**What is needed**
Would you copy the records exactly, leaving the pictures out?

**Data for processing**
--------

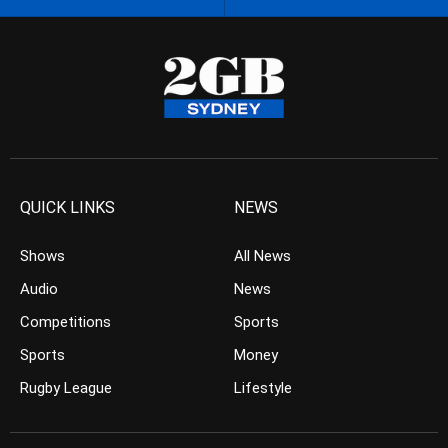
QUICK LINKS
NEWS
Shows
All News
Audio
News
Competitions
Sports
Sports
Money
Rugby League
Lifestyle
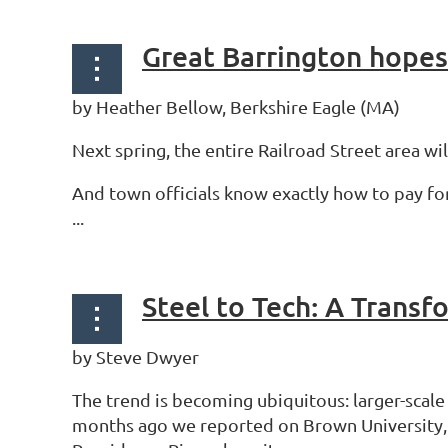
Great Barrington hopes 
by Heather Bellow, Berkshire Eagle (MA)
Next spring, the entire Railroad Street area wi
And town officials know exactly how to pay fo
...
Steel to Tech: A Trans
by Steve Dwyer
The trend is becoming ubiquitous: larger-scal
months ago we reported on Brown University, Cr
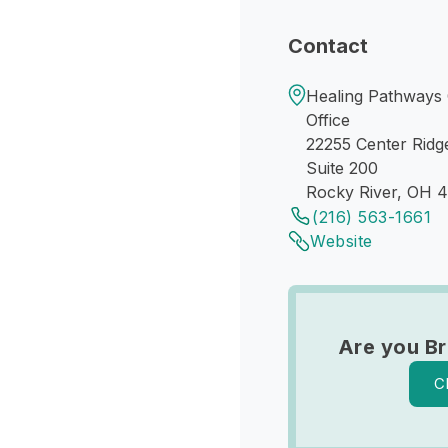
Contact
Healing Pathways 
Office
22255 Center Ridg
Suite 200
Rocky River, OH 
(216) 563-1661
Website
Are you Br
C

--------

**Answer**
QUICK LINKS
NEWS
Shows
All News
Audio
News
Competitions
Sports
Sports
Money
Rugby League
Lifestyle
Great Barrington hopes 
by Heather Bellow, Berkshire Eagle (MA)
Next spring, the entire Railroad Street area wi
And town officials know exactly how to pay fo
...
Steel to Tech: A Trans
by Steve Dwyer
The trend is becoming ubiquitous: larger-scal
months ago we reported on Brown University, Cr
Contact
Healing Pathways 
Office
22255 Center Ridg
Suite 200
Rocky River, OH 
(216) 563-1661
Website
Are you Br
C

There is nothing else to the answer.